Tourné à l’arrache dans un Alger fantomatique et angoissant, un premier film d’une grande force.
Récompensé par le Grand prix de la fiction au dernier Festival de Belfort (connu pour son goût des films situés à la frontière du documentaire et de la fiction) et présenté en 2006 dans la section “Orizzonti” de la Mostra de Venise, Rome plutôt que vous doit être salué pour sa capacité à rendre compte d’une réalité tout en la présentant comme un sentiment.
{"type":"Pave-Haut2-Desktop"}
Le film raconte la quête et l’errance de deux jeunes gens, Kamel et sa copine Zina, dans l’Alger sous danger terroriste des années 1990 (du moins le suppose-t-on). Kamel cherche un marin, “le bosco”, qui doit lui fournir des faux papiers pour retourner en Europe. Il emmènerait bien avec lui Zina, qui travaille dans une clinique. Tous deux se perdent un peu dans un nouveau quartier d’Alger appelé La Madrague (comme la légendaire villa de Brigitte Bardot à Saint-Tropez), nom qui porte toute la prétention d’un société qui voudrait se faire passer pour ce qu’elle n’est pas.
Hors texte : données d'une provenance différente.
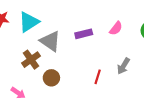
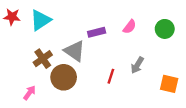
gray triangle: (50, 41) -> (75, 51), moved
brown circle: (51, 78) -> (64, 77), size x1.5
pink arrow: (18, 93) -> (30, 93), turned -88

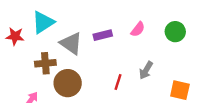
red star: (12, 17) -> (15, 36), moved
gray triangle: (75, 51) -> (71, 43), moved
brown cross: (43, 59) -> (45, 63), turned 30

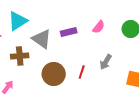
brown circle: (68, 83) -> (54, 74), moved

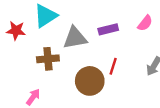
gray triangle: (42, 39) -> (75, 38), turned -45
red line: (82, 72) -> (113, 66), moved

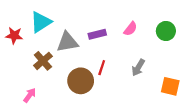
brown cross: (48, 59) -> (43, 61), turned -36

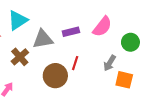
pink semicircle: (130, 29) -> (102, 27), size x1.5
green circle: (166, 31) -> (130, 42), moved
orange square: (170, 86) -> (124, 80), moved

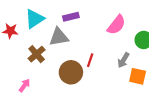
purple rectangle: (71, 32) -> (71, 17), moved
Teguia n’a pas besoin d’explications ni de fiction à outrance pour décrire sa ville et la société algérienne. Il lui suffit de les montrer, de les filmer telles qu’elles sont, avec un soin évident du cadrage. Cette croyance et confiance en l’une des spécificités les plus évidentes du cinéma – l’enregistrement – est l’une des caractéristique du film. Teguia prend le parti contraire de la carte postale touristique, montrant un Alger sombre, désert, silencieux et triste – geste politique aussi fort que discret. Grâce à l’image (de longs travellings qui peignent les rues, qui suivent les lignes électriques, les réverbères de la ville), grâce aussi aux sons (des atmosphères sourdes, presque “neigeuses”, qui montrent à la fois l’étouffement et la sensation souvent illusoire de la sécurité), Tariq Teguia nous entraîne dans un monde fermé, une société angoissée, qui a constamment peur de ce qui pourrait advenir (même quand la joie règne) dans la seconde qui suit : le pire.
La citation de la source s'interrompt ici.